Computation of irreducible characters for $S_n$ - Mathematica vs. GAP For some physical applications I need the knowledge of irreducible characters for symmetric groups $S_n$ with large $n$. For small ones I was using FiniteGroupData in Mathematica, but this is limited to $n=10$. For larger $n$ I am using GAP: Display(CharacterTable(SymmetricGroup(n))); (cf. Mathematica-stackexchange).
The result obtained by these two methods differ by signs. I was trying to find the origin of these differences in documentation of these programs but I didn't find the answer. Why the results from Mathematica (which agree with D. M. Jackson "Tables of Irreducible Characters of the Symmetric Group on at most Fifteen Symbols" 1988; see also here) differ from ones which are produced by using GAP? It is almost true that the difference is at even positions in the tables, but this pattern is not exact. Does anyone know how to convert GAP's result into the same convention as used in Mathematica?
 A: Of course it is highly unlikely that the tables really differ, but the issue is most likely an arrangement of classes and characters.
CharacterTable(SymmetricGroup(n)) will take $S_n$ as a group and calculate the character table with generic methods (that might be somewhat adapted.
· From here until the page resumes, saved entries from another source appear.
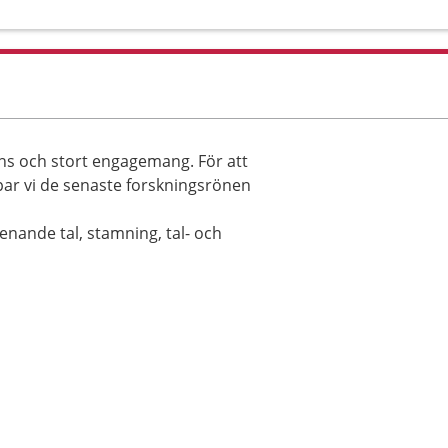
s och stort engagemang. För att
par vi de senaste forskningsrönen
enande tal, stamning, tal- och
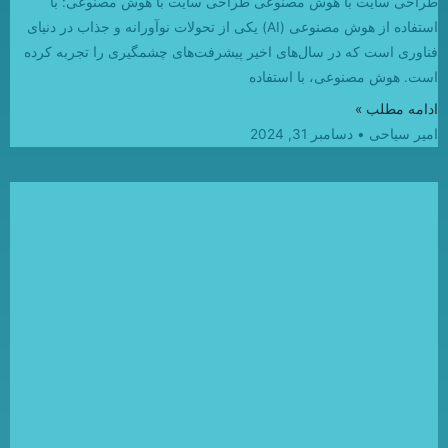
طراحی سایت با هوش مصنوعی طراحی سایت با هوش مصنوعی: با
استفاده از هوش مصنوعی (AI) یکی از تحولات نوآورانه و جذاب در دنیای
فناوری است که در سال‌های اخیر پیشرفت‌های چشمگیری را تجربه کرده
است. هوش مصنوعی، با استفاده
ادامه مطلب »
امیر سیاحی
دسامبر 31, 2024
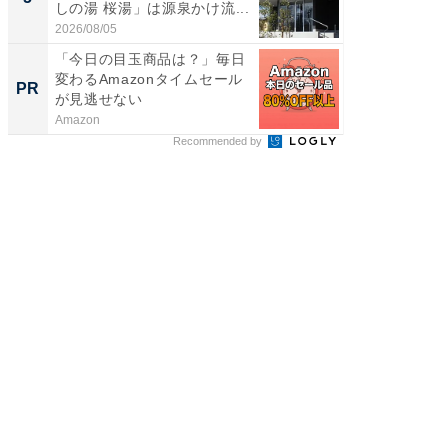
しの湯 桜湯」は源泉かけ流...
は和の
が...
2026/08/05
2026/08/0
「今日の目玉商品は？」毎日
全国の
変わるAmazonタイムセール
付きの
PR
PR
が見逃せない
Amazon
COCO VIL
Recommended by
There is no guarantee about the arrangement.
CharacterTable("S10") takes the table from the character table library. Here class/character arrangement is made to be compatible with the ATLAS of finite groups.
You probably want to use the parameterized constructor
CharacterTable("Symmetric",10). This uses the Murnaghan-Nakayama relations to calculate the table. Most crucial (assuming the variable c holds the table), you can use
ClassParameters(c) and CharacterParameters(c) to get the partitions corresponding to the classes, respectively characters. This will probably allow you to translate to the convention in other publications.
A: Are the two results really different? A character table is only determined up to ordering of the rows and columns. Did you check if the two results are the same up to such permutations ?